# Saved entries
┄┄┄┄┄┄┄┄┄┄┄┄┄┄┄┄┄┄┄┄
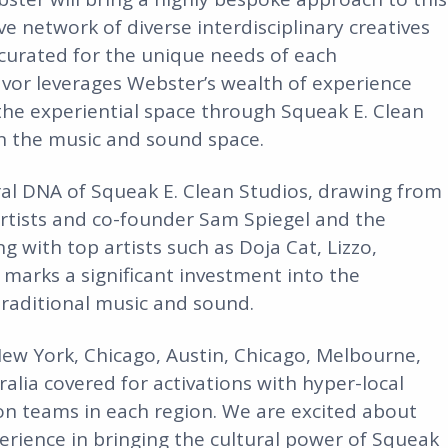
e network of diverse interdisciplinary creatives
curated for the unique needs of each
avor leverages Webster’s wealth of experience
the experiential space through Squeak E. Clean
in the music and sound space.
ral DNA of Squeak E. Clean Studios, drawing from
rtists and co-founder Sam Spiegel and the
 with top artists such as Doja Cat, Lizzo,
arks a significant investment into the
raditional music and sound.
New York, Chicago, Austin, Chicago, Melbourne,
alia covered for activations with hyper-local
on teams in each region. We are excited about
rience in bringing the cultural power of Squeak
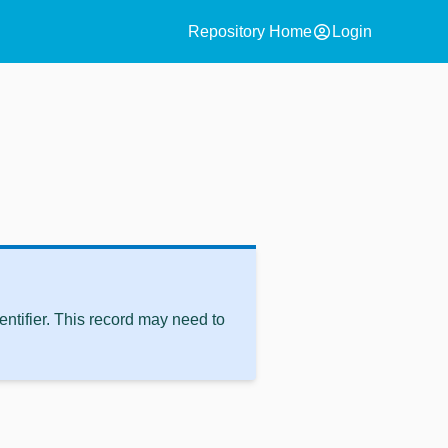
account_circle
Repository Home
Login
ntifier. This record may need to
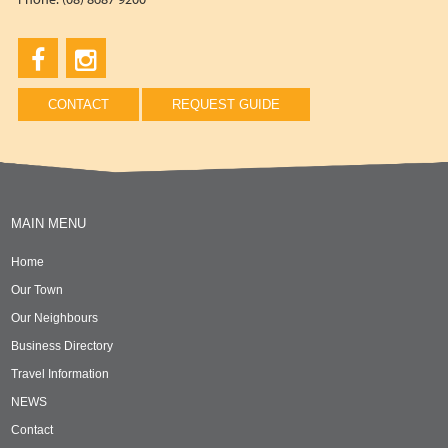
CONTACT
REQUEST GUIDE
MAIN MENU
Home
Our Town
Our Neighbours
Business Directory
Travel Information
NEWS
Contact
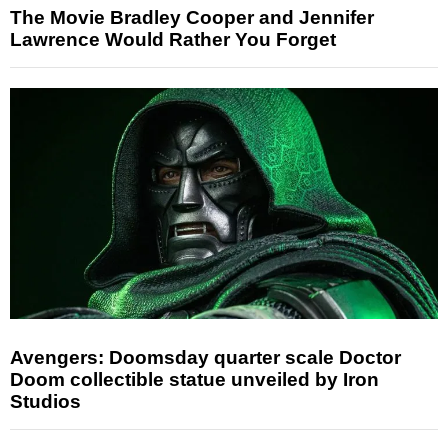
The Movie Bradley Cooper and Jennifer
Lawrence Would Rather You Forget
Avengers: Doomsday quarter scale Doctor
Doom collectible statue unveiled by Iron
Studios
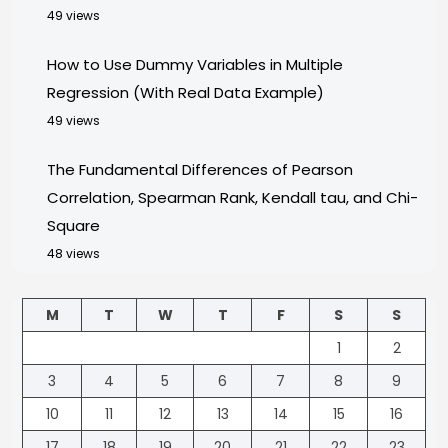
49 views
How to Use Dummy Variables in Multiple
Regression (With Real Data Example)
49 views
The Fundamental Differences of Pearson
Correlation, Spearman Rank, Kendall tau, and Chi-
Square
48 views
M
T
W
T
F
S
S
1
2
3
4
5
6
7
8
9
10
11
12
13
14
15
16
17
18
19
20
21
22
23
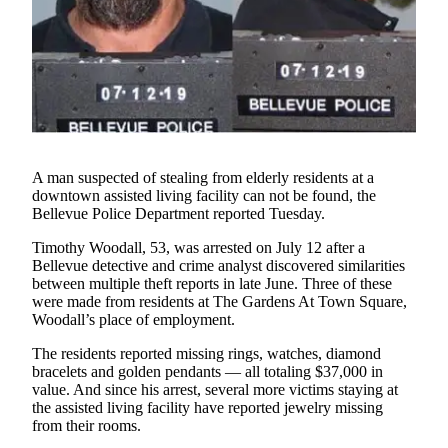
a Story
Idea
Submit
a Press
Release
Business
A man suspected of stealing from elderly residents at a
downtown assisted living facility can not be found, the
Submit
Bellevue Police Department reported Tuesday.
Business
News
Timothy Woodall, 53, was arrested on July 12 after a
Bellevue detective and crime analyst discovered similarities
between multiple theft reports in late June. Three of these
Sports
were made from residents at The Gardens At Town Square,
Submit
Woodall’s place of employment.
Sports
The residents reported missing rings, watches, diamond
Results
bracelets and golden pendants — all totaling $37,000 in
value. And since his arrest, several more victims staying at
Contests
the assisted living facility have reported jewelry missing
from their rooms.
Life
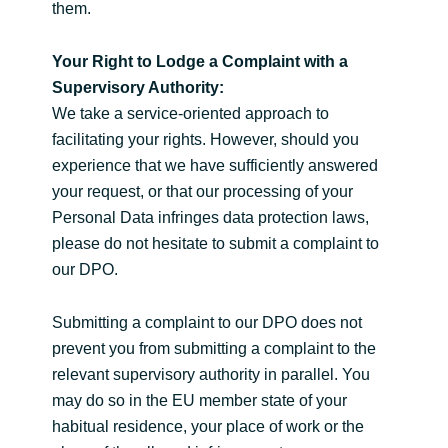
them.
Your Right to Lodge a Complaint with a
Supervisory Authority:
We take a service-oriented approach to
facilitating your rights. However, should you
experience that we have sufficiently answered
your request, or that our processing of your
Personal Data infringes data protection laws,
please do not hesitate to submit a complaint to
our DPO.
Submitting a complaint to our DPO does not
prevent you from submitting a complaint to the
relevant supervisory authority in parallel. You
may do so in the EU member state of your
habitual residence, your place of work or the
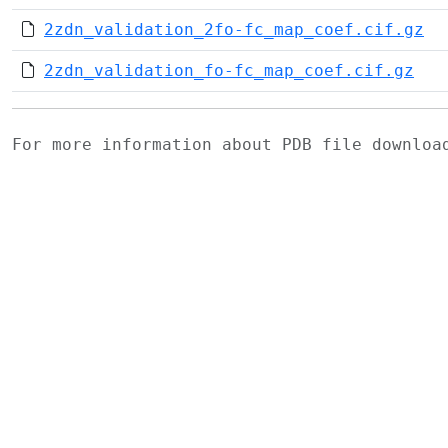
2zdn_validation_2fo-fc_map_coef.cif.gz
2zdn_validation_fo-fc_map_coef.cif.gz
For more information about PDB file downlo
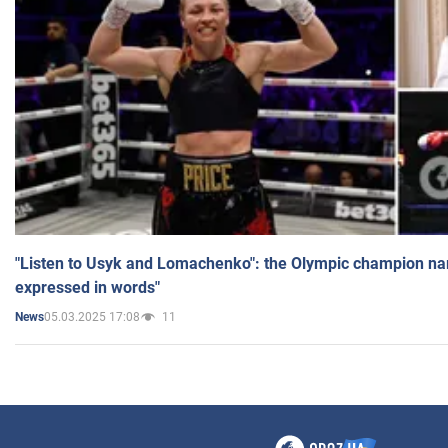
"Listen to Usyk and Lomachenko": the Olympic champion n
expressed in words"
05.03.2025 17:08
11
News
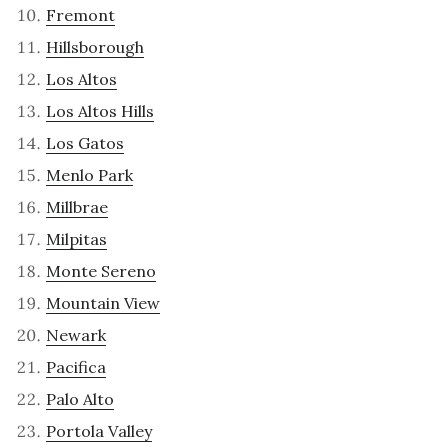
Fremont
Hillsborough
Los Altos
Los Altos Hills
Los Gatos
Menlo Park
Millbrae
Milpitas
Monte Sereno
Mountain View
Newark
Pacifica
Palo Alto
Portola Valley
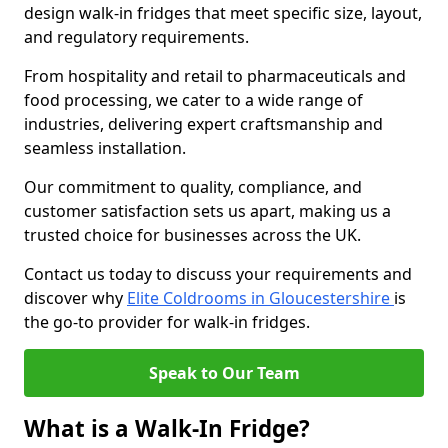
design walk-in fridges that meet specific size, layout,
and regulatory requirements.
From hospitality and retail to pharmaceuticals and
food processing, we cater to a wide range of
industries, delivering expert craftsmanship and
seamless installation.
Our commitment to quality, compliance, and
customer satisfaction sets us apart, making us a
trusted choice for businesses across the UK.
Contact us today to discuss your requirements and
discover why
Elite Coldrooms in Gloucestershire
is
the go-to provider for walk-in fridges.
Speak to Our Team
What is a Walk-In Fridge?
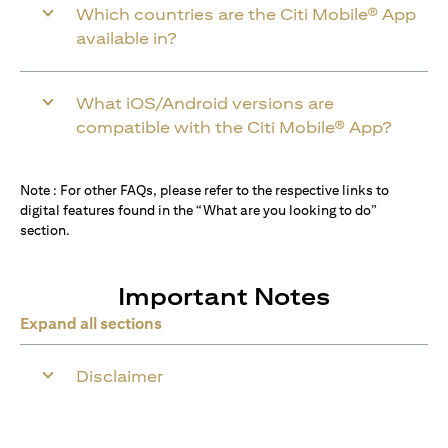
Which countries are the Citi Mobile® App
available in?
What iOS/Android versions are
compatible with the Citi Mobile® App?
Note : For other FAQs, please refer to the respective links to
digital features found in the “What are you looking to do”
section.
Important Notes
Expand all sections
Disclaimer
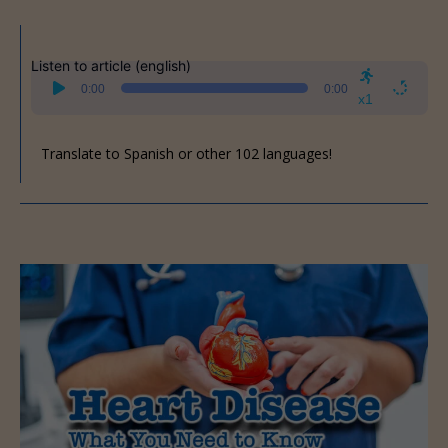
Listen to article (english)
Audio
0:00
0:00
Player
x1
Translate to Spanish or other 102 languages!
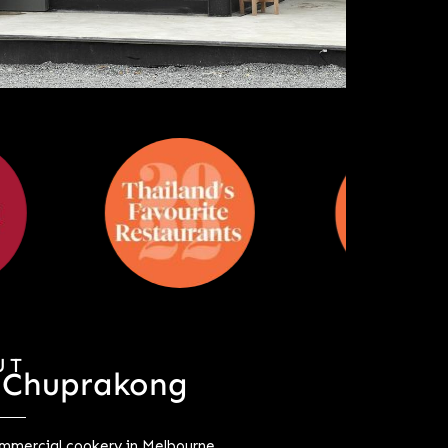
UT
 Chuprakong
mercial cookery in Melbourne,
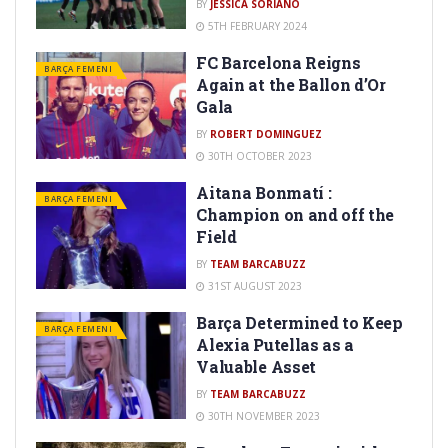
BY
JESSICA SORIANO
5TH FEBRUARY 2024
FC Barcelona Reigns
BARÇA FEMENI
Again at the Ballon d’Or
Gala
BY
ROBERT DOMINGUEZ
30TH OCTOBER 2023
Aitana Bonmatí :
BARÇA FEMENI
Champion on and off the
Field
BY
TEAM BARCABUZZ
31ST AUGUST 2023
Barça Determined to Keep
BARÇA FEMENI
Alexia Putellas as a
Valuable Asset
BY
TEAM BARCABUZZ
30TH NOVEMBER 2023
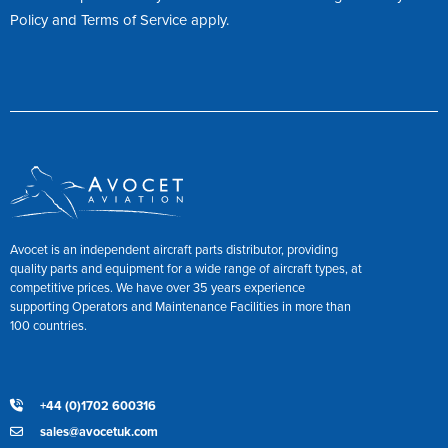
Policy
and
Terms of Service
apply.
Avocet is an independent aircraft parts distributor, providing
quality parts and equipment for a wide range of aircraft types, at
competitive prices. We have over 35 years experience
supporting Operators and Maintenance Facilities in more than
100 countries.
+44 (0)1702 600316
sales@avocetuk.com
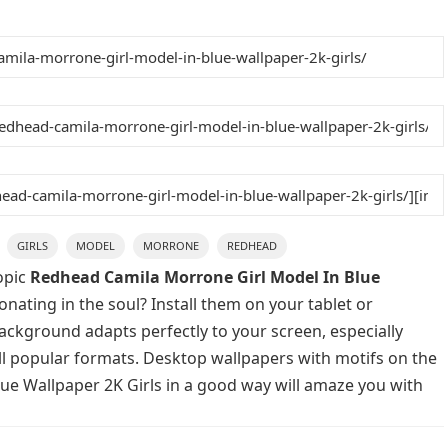
GIRLS
MODEL
MORRONE
REDHEAD
opic
Redhead Camila Morrone Girl Model In Blue
nating in the soul? Install them on your tablet or
background adapts perfectly to your screen, especially
 all popular formats. Desktop wallpapers with motifs on the
ue Wallpaper 2K Girls in a good way will amaze you with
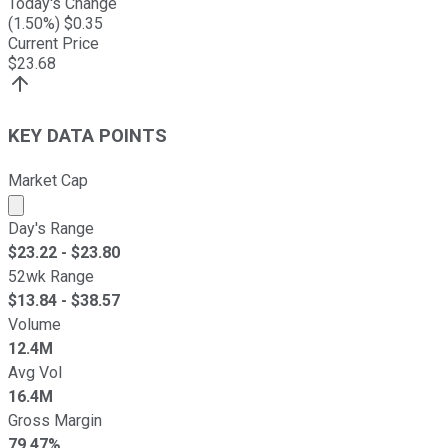
Today's Change
(
1.50
%) $
0.35
Current Price
$
23.68
KEY DATA POINTS
Market Cap
Market cap calculated using publicly traded shares outst
Day's Range
$
23.22
- $
23.80
52wk Range
$
13.84
- $
38.57
Volume
12.4M
Avg Vol
16.4M
Gross Margin
79.47%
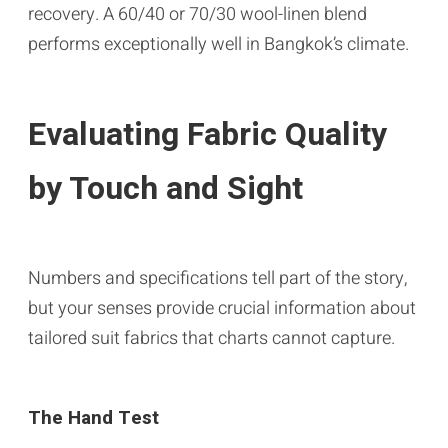
recovery. A 60/40 or 70/30 wool-linen blend
performs exceptionally well in Bangkok’s climate.
Evaluating Fabric Quality
by Touch and Sight
Numbers and specifications tell part of the story,
but your senses provide crucial information about
tailored suit fabrics that charts cannot capture.
The Hand Test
┄┄┄┄┄┄┄┄┄┄┄┄┄┄┄┄┄┄┄┄
# Your goal
Each record above, in full: return it exactly, pictures excluded.

# Expected answer
e network of diverse interdisciplinary creatives
curated for the unique needs of each
avor leverages Webster’s wealth of experience
the experiential space through Squeak E. Clean
in the music and sound space.
ral DNA of Squeak E. Clean Studios, drawing from
rtists and co-founder Sam Spiegel and the
 with top artists such as Doja Cat, Lizzo,
arks a significant investment into the
raditional music and sound.
New York, Chicago, Austin, Chicago, Melbourne,
alia covered for activations with hyper-local
on teams in each region. We are excited about
rience in bringing the cultural power of Squeak
account_circle
Repository Home
Login
ntifier. This record may need to
CONTACT
REQUEST GUIDE
MAIN MENU
Home
Our Town
Our Neighbours
Business Directory
Travel Information
NEWS
Contact
The Movie Bradley Cooper and Jennifer
Lawrence Would Rather You Forget
Avengers: Doomsday quarter scale Doctor
Doom collectible statue unveiled by Iron
Studios
49 views
How to Use Dummy Variables in Multiple
Regression (With Real Data Example)
49 views
The Fundamental Differences of Pearson
Correlation, Spearman Rank, Kendall tau, and Chi-
Square
48 views
M
T
W
T
F
S
S
1
2
3
4
5
6
7
8
9
10
11
12
13
14
15
16
17
18
19
20
21
22
23
a Story
Idea
Submit
a Press
Release
Business
A man suspected of stealing from elderly residents at a
downtown assisted living facility can not be found, the
Submit
Bellevue Police Department reported Tuesday.
Business
News
Timothy Woodall, 53, was arrested on July 12 after a
Bellevue detective and crime analyst discovered similarities
between multiple theft reports in late June. Three of these
Sports
were made from residents at The Gardens At Town Square,
Submit
Woodall’s place of employment.
Sports
The residents reported missing rings, watches, diamond
Results
bracelets and golden pendants — all totaling $37,000 in
value. And since his arrest, several more victims staying at
Contests
the assisted living facility have reported jewelry missing
from their rooms.
Life
them.
Your Right to Lodge a Complaint with a
Supervisory Authority:
We take a service-oriented approach to
facilitating your rights. However, should you
experience that we have sufficiently answered
your request, or that our processing of your
Personal Data infringes data protection laws,
please do not hesitate to submit a complaint to
our DPO.
Submitting a complaint to our DPO does not
prevent you from submitting a complaint to the
relevant supervisory authority in parallel. You
may do so in the EU member state of your
habitual residence, your place of work or the
2zdn_validation_2fo-fc_map_coef.cif.gz
2zdn_validation_fo-fc_map_coef.cif.gz
For more information about PDB file downlo
"Listen to Usyk and Lomachenko": the Olympic champion n
expressed in words"
05.03.2025 17:08
11
News
Fremont
Hillsborough
Los Altos
Los Altos Hills
Los Gatos
Menlo Park
Millbrae
Milpitas
Monte Sereno
Mountain View
Newark
Pacifica
Palo Alto
Portola Valley
design walk-in fridges that meet specific size, layout,
and regulatory requirements.
From hospitality and retail to pharmaceuticals and
food processing, we cater to a wide range of
industries, delivering expert craftsmanship and
seamless installation.
Our commitment to quality, compliance, and
customer satisfaction sets us apart, making us a
trusted choice for businesses across the UK.
Contact us today to discuss your requirements and
discover why
Elite Coldrooms in Gloucestershire
is
the go-to provider for walk-in fridges.
Speak to Our Team
What is a Walk-In Fridge?
Which countries are the Citi Mobile® App
available in?
What iOS/Android versions are
compatible with the Citi Mobile® App?
Note : For other FAQs, please refer to the respective links to
digital features found in the “What are you looking to do”
section.
Important Notes
Expand all sections
Disclaimer
Listen to article (english)
Audio
0:00
0:00
Player
x1
Translate to Spanish or other 102 languages!
UT
 Chuprakong
mercial cookery in Melbourne,
BY
JESSICA SORIANO
5TH FEBRUARY 2024
FC Barcelona Reigns
BARÇA FEMENI
Again at the Ballon d’Or
Gala
BY
ROBERT DOMINGUEZ
30TH OCTOBER 2023
Aitana Bonmatí :
BARÇA FEMENI
Champion on and off the
Field
BY
TEAM BARCABUZZ
31ST AUGUST 2023
Barça Determined to Keep
BARÇA FEMENI
Alexia Putellas as a
Valuable Asset
BY
TEAM BARCABUZZ
30TH NOVEMBER 2023
Policy
and
Terms of Service
apply.
Avocet is an independent aircraft parts distributor, providing
quality parts and equipment for a wide range of aircraft types, at
competitive prices. We have over 35 years experience
supporting Operators and Maintenance Facilities in more than
100 countries.
+44 (0)1702 600316
sales@avocetuk.com
GIRLS
MODEL
MORRONE
REDHEAD
opic
Redhead Camila Morrone Girl Model In Blue
nating in the soul? Install them on your tablet or
background adapts perfectly to your screen, especially
 all popular formats. Desktop wallpapers with motifs on the
ue Wallpaper 2K Girls in a good way will amaze you with
Today's Change
(
1.50
%) $
0.35
Current Price
$
23.68
KEY DATA POINTS
Market Cap
Market cap calculated using publicly traded shares outst
Day's Range
$
23.22
- $
23.80
52wk Range
$
13.84
- $
38.57
Volume
12.4M
Avg Vol
16.4M
Gross Margin
79.47%
recovery. A 60/40 or 70/30 wool-linen blend
performs exceptionally well in Bangkok’s climate.
Evaluating Fabric Quality
by Touch and Sight
Numbers and specifications tell part of the story,
but your senses provide crucial information about
tailored suit fabrics that charts cannot capture.
The Hand Test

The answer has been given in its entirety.